# Crufts Shopping List!



## Autaven (Dec 10, 2011)

Does anyone else have one?  I'm trying to write one so that I can try and contain myself with the spending, though I doubt it will work! So far I have;

Harnesses
New weave poles
New kong
Stock up on plenty of food
New agility leads
Tug toys
Dog bed 

Hmm I'm sure there is more! What is everyone else hoping to get?


----------



## Lowenchi (Jan 22, 2011)

my list is 

Vet bed (lots of vet bed lol) 
3 Chihuahua club year books
Fish 4 dogs treats
healthy paws herbolistic

I bet i come back with a bunch of random crap tho and nothing i need


----------



## MrRustyRead (Mar 14, 2011)

Seen some nice harnesses. Thinking hmmm the chi size will fit my rabbits..... Ha


----------



## Angel pedigrees (Feb 2, 2012)

Yep i have one...

Plush Puppy stuff
Vet bed ( loads too )
Hair Bands
New show lead
New plush bed for the living room
Food ( if cheaper )


----------



## x clo x (Feb 24, 2012)

im not going to bother writing one i never stick to it :lol:

my main thing i want is new clippers, but it depends on the money situation :001_rolleyes:


----------



## kate_7590 (Feb 28, 2009)

This is only my second year going to crufts but i don't go with a list..id never stick to it haha


----------



## madmerle (Feb 10, 2012)

For me its: 

2 x new collars with names embriodered 
1 x teeth cleaning device (dont know what yet) 
1 x anti spill bowl for the car 
LOTS of tennis balls 

Im sure there will be much more


----------



## leafy (Jan 9, 2011)

Not making a list.

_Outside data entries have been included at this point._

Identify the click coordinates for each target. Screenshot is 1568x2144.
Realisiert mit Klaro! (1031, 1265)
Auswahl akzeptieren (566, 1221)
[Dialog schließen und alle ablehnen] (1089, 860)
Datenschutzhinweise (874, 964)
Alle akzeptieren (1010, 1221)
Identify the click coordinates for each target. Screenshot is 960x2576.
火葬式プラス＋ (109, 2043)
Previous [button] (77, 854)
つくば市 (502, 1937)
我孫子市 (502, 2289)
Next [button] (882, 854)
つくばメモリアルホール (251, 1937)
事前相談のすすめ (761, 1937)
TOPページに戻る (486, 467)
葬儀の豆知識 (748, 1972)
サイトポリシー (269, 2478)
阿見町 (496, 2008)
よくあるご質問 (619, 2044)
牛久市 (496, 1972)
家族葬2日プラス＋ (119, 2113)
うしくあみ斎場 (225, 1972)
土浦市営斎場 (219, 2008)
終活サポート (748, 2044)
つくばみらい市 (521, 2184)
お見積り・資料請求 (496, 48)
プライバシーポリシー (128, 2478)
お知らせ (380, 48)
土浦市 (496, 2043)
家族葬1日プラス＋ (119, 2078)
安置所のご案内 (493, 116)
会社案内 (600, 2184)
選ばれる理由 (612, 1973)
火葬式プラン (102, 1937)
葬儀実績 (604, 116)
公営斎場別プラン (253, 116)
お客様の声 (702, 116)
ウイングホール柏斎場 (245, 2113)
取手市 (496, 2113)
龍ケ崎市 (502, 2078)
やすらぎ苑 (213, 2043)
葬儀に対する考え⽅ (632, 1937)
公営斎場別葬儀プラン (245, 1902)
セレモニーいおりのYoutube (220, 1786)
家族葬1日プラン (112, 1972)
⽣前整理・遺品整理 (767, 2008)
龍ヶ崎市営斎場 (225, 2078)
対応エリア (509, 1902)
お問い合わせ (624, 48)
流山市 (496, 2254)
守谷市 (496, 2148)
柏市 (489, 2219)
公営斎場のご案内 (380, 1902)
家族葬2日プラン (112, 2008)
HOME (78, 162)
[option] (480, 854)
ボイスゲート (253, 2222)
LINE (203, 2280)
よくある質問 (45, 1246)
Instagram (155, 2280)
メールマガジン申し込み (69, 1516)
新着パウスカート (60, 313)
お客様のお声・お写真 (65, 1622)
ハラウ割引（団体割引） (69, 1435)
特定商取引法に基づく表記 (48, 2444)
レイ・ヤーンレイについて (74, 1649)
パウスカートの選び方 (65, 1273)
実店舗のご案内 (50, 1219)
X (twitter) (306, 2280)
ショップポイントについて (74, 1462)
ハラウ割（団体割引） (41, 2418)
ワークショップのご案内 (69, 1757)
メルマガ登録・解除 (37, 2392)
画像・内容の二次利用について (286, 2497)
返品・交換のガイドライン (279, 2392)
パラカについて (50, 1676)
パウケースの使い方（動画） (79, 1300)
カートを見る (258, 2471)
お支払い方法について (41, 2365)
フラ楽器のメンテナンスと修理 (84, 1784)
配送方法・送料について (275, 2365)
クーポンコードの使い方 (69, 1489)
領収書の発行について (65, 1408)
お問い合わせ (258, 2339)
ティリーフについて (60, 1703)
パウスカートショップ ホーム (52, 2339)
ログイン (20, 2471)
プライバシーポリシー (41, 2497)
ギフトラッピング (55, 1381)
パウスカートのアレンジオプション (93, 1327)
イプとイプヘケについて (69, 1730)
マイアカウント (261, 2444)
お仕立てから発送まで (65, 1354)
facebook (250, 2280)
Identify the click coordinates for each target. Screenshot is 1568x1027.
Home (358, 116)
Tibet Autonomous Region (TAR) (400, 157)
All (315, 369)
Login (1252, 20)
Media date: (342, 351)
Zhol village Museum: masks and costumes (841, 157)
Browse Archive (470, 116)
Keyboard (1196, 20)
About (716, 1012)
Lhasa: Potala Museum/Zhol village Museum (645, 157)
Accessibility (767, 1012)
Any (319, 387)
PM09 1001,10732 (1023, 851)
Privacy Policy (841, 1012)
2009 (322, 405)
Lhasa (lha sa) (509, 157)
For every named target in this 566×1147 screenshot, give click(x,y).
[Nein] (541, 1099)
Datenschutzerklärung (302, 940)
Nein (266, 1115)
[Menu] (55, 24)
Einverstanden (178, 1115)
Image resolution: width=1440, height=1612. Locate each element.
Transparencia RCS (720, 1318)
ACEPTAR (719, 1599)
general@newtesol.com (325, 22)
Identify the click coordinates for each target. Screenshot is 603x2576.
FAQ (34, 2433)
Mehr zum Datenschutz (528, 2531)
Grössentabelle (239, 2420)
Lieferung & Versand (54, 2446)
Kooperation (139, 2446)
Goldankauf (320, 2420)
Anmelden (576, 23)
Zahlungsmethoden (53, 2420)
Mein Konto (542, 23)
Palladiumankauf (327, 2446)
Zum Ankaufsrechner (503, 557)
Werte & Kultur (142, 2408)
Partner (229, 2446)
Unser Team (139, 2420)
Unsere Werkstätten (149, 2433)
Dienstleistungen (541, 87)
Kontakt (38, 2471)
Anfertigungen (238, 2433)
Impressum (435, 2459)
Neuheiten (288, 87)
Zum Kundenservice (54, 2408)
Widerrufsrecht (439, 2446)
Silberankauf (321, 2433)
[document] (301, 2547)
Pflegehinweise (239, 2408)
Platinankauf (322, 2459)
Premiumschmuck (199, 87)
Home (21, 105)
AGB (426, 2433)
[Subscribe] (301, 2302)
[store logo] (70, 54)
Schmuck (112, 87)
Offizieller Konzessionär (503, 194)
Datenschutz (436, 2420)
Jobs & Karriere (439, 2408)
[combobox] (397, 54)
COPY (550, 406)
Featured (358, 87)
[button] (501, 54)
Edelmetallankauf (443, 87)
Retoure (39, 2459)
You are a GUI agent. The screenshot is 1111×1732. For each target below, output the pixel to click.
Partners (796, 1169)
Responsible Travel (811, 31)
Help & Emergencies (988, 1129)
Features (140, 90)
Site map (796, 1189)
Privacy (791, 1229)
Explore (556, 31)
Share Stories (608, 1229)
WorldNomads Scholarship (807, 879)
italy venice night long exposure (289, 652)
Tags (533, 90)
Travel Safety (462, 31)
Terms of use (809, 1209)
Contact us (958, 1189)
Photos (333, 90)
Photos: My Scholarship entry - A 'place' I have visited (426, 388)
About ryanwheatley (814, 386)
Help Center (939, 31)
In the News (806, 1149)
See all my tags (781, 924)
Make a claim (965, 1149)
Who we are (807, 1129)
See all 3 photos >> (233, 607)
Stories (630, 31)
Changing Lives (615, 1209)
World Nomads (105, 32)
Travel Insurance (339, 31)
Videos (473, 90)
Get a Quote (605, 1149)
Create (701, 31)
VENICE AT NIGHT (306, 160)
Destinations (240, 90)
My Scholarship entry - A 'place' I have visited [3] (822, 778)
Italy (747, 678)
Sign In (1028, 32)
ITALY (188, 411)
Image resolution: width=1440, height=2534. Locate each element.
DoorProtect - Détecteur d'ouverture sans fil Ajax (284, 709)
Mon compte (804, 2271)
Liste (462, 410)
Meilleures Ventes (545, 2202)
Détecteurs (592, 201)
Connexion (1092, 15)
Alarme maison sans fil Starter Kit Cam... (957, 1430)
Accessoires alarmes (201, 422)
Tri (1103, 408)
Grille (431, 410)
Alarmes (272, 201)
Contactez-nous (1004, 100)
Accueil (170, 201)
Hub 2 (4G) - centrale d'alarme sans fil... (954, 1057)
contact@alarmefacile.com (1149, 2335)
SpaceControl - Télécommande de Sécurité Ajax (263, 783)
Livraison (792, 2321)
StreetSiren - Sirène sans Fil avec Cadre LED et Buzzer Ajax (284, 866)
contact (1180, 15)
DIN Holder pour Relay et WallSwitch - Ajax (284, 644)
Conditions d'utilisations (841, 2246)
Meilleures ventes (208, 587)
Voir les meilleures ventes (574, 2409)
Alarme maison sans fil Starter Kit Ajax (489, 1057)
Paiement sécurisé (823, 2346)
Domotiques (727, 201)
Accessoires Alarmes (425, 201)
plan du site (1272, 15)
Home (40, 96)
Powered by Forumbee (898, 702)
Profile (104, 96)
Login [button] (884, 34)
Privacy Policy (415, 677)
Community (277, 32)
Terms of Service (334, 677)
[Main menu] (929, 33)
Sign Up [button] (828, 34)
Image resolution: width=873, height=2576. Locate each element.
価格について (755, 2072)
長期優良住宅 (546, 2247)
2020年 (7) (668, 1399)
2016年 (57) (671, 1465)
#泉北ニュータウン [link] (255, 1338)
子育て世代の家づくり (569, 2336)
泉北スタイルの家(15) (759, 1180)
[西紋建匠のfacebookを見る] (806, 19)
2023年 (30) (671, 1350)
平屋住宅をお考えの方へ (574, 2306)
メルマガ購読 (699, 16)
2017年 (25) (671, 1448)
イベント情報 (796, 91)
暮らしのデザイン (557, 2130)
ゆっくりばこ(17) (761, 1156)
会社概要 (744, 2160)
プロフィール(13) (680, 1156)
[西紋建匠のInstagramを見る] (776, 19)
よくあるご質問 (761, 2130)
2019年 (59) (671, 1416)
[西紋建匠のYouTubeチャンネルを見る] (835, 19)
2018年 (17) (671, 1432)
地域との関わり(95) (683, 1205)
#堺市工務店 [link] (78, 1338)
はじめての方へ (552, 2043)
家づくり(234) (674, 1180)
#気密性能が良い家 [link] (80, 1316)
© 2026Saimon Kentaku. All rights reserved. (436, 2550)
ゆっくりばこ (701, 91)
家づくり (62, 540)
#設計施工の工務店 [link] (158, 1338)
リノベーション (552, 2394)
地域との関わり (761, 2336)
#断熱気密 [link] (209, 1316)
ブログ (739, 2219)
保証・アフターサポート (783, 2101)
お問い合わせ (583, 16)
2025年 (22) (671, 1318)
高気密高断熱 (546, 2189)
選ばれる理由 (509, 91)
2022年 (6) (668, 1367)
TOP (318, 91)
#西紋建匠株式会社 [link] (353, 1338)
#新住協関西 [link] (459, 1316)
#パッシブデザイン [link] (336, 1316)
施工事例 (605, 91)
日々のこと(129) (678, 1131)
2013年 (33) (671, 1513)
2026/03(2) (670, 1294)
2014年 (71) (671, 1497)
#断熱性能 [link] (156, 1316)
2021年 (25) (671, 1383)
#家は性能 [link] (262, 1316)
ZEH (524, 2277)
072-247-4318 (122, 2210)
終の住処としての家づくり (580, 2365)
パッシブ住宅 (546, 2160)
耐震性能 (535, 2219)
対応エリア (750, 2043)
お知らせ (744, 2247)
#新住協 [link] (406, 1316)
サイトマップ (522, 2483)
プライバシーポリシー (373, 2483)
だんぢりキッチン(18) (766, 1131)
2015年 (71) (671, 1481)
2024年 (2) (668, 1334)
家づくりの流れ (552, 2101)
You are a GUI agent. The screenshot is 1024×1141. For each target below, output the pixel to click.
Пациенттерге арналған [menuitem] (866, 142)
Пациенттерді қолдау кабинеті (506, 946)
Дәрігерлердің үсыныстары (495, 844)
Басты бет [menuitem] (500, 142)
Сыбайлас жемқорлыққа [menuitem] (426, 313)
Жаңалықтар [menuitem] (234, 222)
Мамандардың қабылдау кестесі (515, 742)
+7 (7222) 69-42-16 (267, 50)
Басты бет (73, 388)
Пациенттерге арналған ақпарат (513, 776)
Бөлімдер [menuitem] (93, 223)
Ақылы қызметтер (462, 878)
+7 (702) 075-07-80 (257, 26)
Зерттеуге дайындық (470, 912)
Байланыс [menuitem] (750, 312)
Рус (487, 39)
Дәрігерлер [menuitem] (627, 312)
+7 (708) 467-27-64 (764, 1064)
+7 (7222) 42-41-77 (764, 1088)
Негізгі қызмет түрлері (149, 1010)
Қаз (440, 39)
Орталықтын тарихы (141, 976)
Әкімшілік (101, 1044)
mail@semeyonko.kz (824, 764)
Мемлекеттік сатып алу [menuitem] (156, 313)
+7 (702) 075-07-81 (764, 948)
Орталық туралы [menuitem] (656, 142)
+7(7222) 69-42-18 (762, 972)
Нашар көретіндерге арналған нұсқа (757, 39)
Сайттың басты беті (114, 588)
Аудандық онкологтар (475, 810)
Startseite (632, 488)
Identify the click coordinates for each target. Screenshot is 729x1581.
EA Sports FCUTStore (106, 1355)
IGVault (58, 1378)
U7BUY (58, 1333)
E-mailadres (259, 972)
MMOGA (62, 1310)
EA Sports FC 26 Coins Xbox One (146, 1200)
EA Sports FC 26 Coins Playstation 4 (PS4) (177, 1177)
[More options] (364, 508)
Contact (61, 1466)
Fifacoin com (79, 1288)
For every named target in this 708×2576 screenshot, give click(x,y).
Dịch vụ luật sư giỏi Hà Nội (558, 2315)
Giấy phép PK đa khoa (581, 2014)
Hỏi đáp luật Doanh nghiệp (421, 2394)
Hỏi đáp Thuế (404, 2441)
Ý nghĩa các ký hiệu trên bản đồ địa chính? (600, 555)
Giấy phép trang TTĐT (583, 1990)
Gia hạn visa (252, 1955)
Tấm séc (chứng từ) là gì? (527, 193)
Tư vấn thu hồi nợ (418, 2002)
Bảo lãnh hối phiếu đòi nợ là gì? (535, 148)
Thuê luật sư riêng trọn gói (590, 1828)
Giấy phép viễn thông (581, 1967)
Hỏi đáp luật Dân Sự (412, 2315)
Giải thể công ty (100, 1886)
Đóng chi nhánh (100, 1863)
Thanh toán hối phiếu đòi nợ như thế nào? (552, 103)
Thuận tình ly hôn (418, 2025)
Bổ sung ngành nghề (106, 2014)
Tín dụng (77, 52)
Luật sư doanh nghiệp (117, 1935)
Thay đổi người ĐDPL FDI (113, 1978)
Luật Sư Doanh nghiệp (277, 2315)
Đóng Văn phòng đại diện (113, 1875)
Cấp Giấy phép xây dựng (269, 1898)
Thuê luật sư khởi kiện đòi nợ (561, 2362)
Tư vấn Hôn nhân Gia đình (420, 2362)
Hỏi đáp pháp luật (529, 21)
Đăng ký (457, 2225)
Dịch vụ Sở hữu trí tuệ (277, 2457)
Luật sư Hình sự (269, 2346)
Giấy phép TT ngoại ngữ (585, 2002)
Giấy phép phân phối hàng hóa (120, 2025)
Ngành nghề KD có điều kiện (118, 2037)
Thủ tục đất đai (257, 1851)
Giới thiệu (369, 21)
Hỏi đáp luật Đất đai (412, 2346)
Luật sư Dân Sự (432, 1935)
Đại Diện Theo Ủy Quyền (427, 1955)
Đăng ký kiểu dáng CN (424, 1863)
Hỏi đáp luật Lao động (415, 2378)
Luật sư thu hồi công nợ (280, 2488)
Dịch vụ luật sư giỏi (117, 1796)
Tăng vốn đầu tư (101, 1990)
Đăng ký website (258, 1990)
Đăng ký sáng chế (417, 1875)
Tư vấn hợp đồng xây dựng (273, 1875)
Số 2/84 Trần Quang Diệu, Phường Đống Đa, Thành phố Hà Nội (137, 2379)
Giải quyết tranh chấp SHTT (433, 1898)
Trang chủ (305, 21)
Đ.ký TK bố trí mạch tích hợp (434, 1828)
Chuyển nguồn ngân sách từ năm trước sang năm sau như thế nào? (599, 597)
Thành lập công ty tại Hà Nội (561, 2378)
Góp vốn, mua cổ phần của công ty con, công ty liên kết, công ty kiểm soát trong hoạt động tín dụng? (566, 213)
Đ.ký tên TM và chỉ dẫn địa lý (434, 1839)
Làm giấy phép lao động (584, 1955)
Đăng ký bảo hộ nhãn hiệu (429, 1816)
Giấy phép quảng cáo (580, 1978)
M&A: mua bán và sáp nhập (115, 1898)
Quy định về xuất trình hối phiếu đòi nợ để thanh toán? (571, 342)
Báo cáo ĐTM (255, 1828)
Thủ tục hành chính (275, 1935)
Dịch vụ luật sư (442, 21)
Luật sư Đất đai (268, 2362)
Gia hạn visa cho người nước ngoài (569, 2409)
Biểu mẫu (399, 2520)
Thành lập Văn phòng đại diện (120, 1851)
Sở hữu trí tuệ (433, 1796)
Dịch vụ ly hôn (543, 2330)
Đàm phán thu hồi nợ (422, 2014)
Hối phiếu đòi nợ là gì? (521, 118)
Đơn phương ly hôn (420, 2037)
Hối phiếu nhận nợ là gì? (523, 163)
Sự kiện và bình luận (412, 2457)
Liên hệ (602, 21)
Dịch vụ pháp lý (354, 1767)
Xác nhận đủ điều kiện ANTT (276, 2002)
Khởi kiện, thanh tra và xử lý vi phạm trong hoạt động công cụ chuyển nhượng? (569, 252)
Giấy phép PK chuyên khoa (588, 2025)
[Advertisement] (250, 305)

This is just my second time but a soft toy will definitely be bought and maybe some biscuits/treats.


----------



## babycham2002 (Oct 18, 2009)

Salmon oil
Treats Including venison for pets
Tins of lilys kitchen just cos its the only time I will buy it when I dont have to pay p and p
A blanket of some description (always picking them up)
Puffed pig snouts if I see them 

Presents for the dogs that cant be there  which will prob be soft toys.

Wormers I usually get when there but might not this year.

Stuff off of the chinese crested rescue stand




I just hope I get time to do all this shopping lol!!


----------



## Chloef (Feb 23, 2011)

vet bed
pro kolin, yumega, wormer
chews/treats
Chihuahua year books
toys for the pups


----------



## Paganman (Jul 29, 2011)

I support PDE t-shirt :blink:


----------



## dvnbiker (Dec 2, 2009)

this is the first year that I am going with a list, so we have:

vet bed to kit out my van for the new season 
2 new original raised dog beds for the lounge
soft crate 
salmon oil 

thats the musts and then there will no doubt new leads, collars and toys there somewhere LOL


----------